(Stored items)
_ _ _

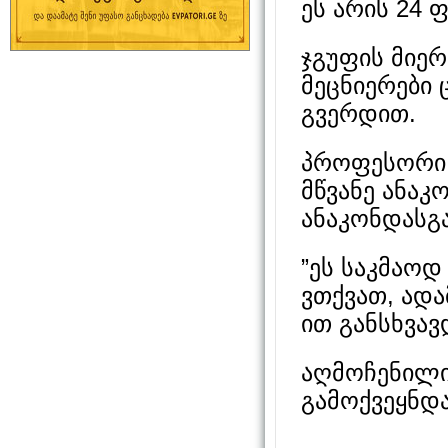
ეს არის 24 
ჯგუფის მიერ
მეცნიერები 
გვერდით.
პროფესორი 
მწვანე ანაკ
ანაკონდასგა
”ეს საკმაოდ
ვთქვათ, ადა
ით განსხვავდ
აღმოჩენილი
გამოქვეყნდა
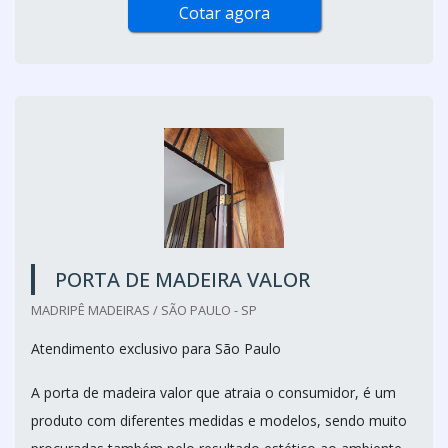
Cotar agora
PORTA DE MADEIRA VALOR
MADRIPÊ MADEIRAS / SÃO PAULO - SP
Atendimento exclusivo para São Paulo
A porta de madeira valor que atraia o consumidor, é um
produto com diferentes medidas e modelos, sendo muito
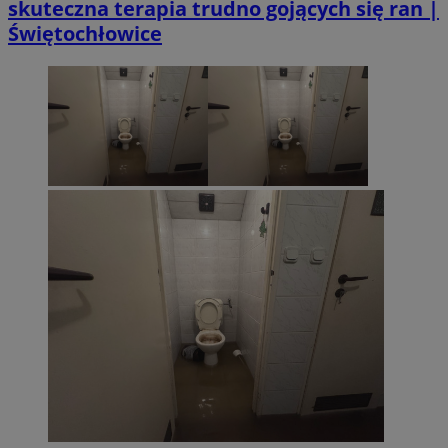
skuteczna terapia trudno gojących się ran |
Świętochłowice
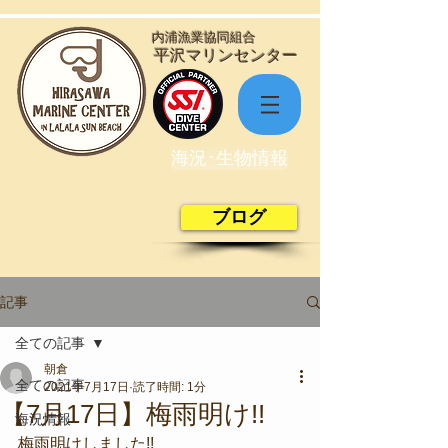
​内浦漁業協同組合
​平沢マリンセンター
海況･生物情報
ブログ
記事
全ての記事
朝倉
全ての記事
2021年7月17日
読了時間: 1分
【7月17日】梅雨明け!!
海況情報
梅雨明けしました!!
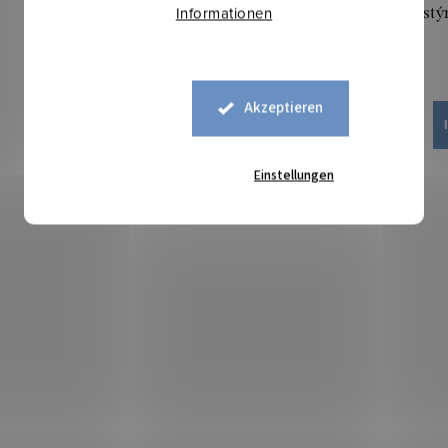
Informationen
Kostümstoff - Karomuster rot
Kostý
14,20 €
Akzeptieren
IN DEN WARENKORB
Auf Lager
68,2 lfm
Einstellungen
Art.-Nr.:
0762002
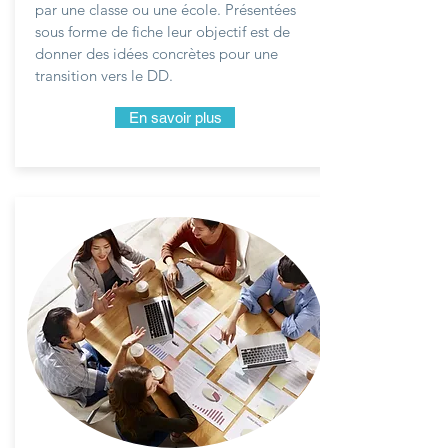
par une classe ou une école. Présentées
sous forme de fiche leur objectif est de
donner des idées concrètes pour une
transition vers le DD.
En savoir plus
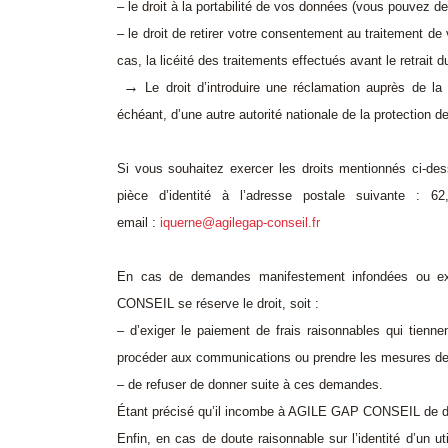
– le droit à la portabilité de vos données (vous pouvez 
– le droit de retirer votre consentement au traitement d
cas, la licéité des traitements effectués avant le retrai
→
Le droit d’introduire une réclamation auprès de l
échéant, d’une autre autorité nationale de la protection 
Si vous souhaitez exercer les droits mentionnés ci-d
pièce d’identité à l’adresse postale suivante :
email :
iquerne@agilegap-conseil.fr
En cas de demandes manifestement infondées ou exc
CONSEIL se réserve le droit, soit :
– d’exiger le
paiement de frais raisonnables
qui tienne
procéder aux communications ou prendre les mesures d
– de
refuser de donner suite à ces demandes
.
Étant précisé qu’il incombe à AGILE GAP CONSEIL de dé
Enfin, en cas de doute raisonnable sur l’identité d’un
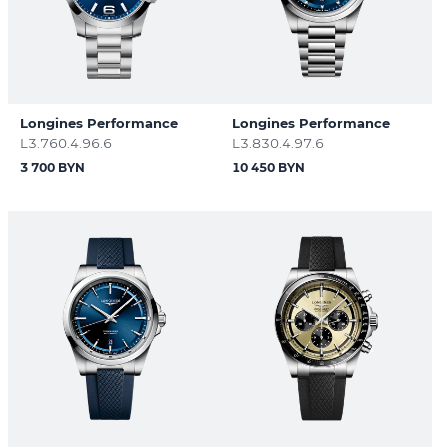
Longines Performance
Longines Performance
L3.760.4.96.6
L3.830.4.97.6
3 700 BYN
10 450 BYN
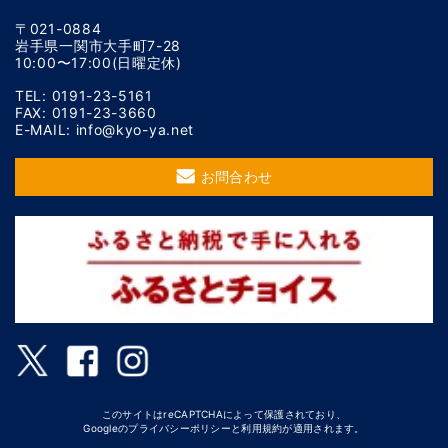
〒021-0884
岩手県一関市大手町7-28
10:00〜17:00(日曜定休)
TEL: 0191-23-5161
FAX: 0191-23-3660
E-MAIL: info@kyo-ya.net
お問合わせ
このサイトはreCAPTCHAによって保護されており、
Googleの
プライバシーポリシー
と
利用規約
が適用されます。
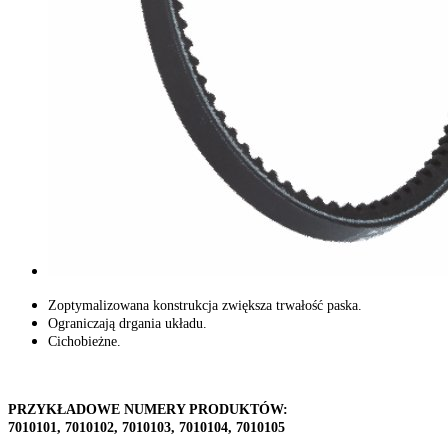
Zoptymalizowana konstrukcja zwiększa trwałość paska.
Ograniczają drgania układu.
Cichobieżne.
PRZYKŁADOWE NUMERY PRODUKTÓW:
7010101, 7010102, 7010103, 7010104, 7010105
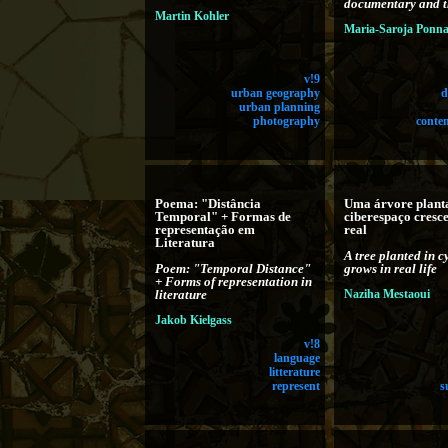
documentary and t
Martin Kohler
Maria-Saroja Pon
v!9
urban geography
d
urban planning
photography
conte
Poema: "Distância
Uma árvore plant
Temporal" + Formas de
ciberespaço cresce
representação em
real
Literatura
A tree planted in 
Poem: "Temporal Distance"
grows in real life
+ Forms of representation in
literature
Naziha Mestaoui
Jakob Kielgass
v!8
language
litterature
represent
s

_ _ _

▶ **What is needed**
Find the line containing "Ograniczają drgania układu.", then extract it and every line after it to the end of the data above, exactly and nothing else, without pictures.

▶ **Worked solution**
Ograniczają drgania układu.
Cichobieżne.
PRZYKŁADOWE NUMERY PRODUKTÓW:
7010101, 7010102, 7010103, 7010104, 7010105
documentary and t
Martin Kohler
Maria-Saroja Pon
v!9
urban geography
d
urban planning
photography
conte
Poema: "Distância
Uma árvore plant
Temporal" + Formas de
ciberespaço cresce
representação em
real
Literatura
A tree planted in 
Poem: "Temporal Distance"
grows in real life
+ Forms of representation in
literature
Naziha Mestaoui
Jakob Kielgass
v!8
language
litterature
represent
s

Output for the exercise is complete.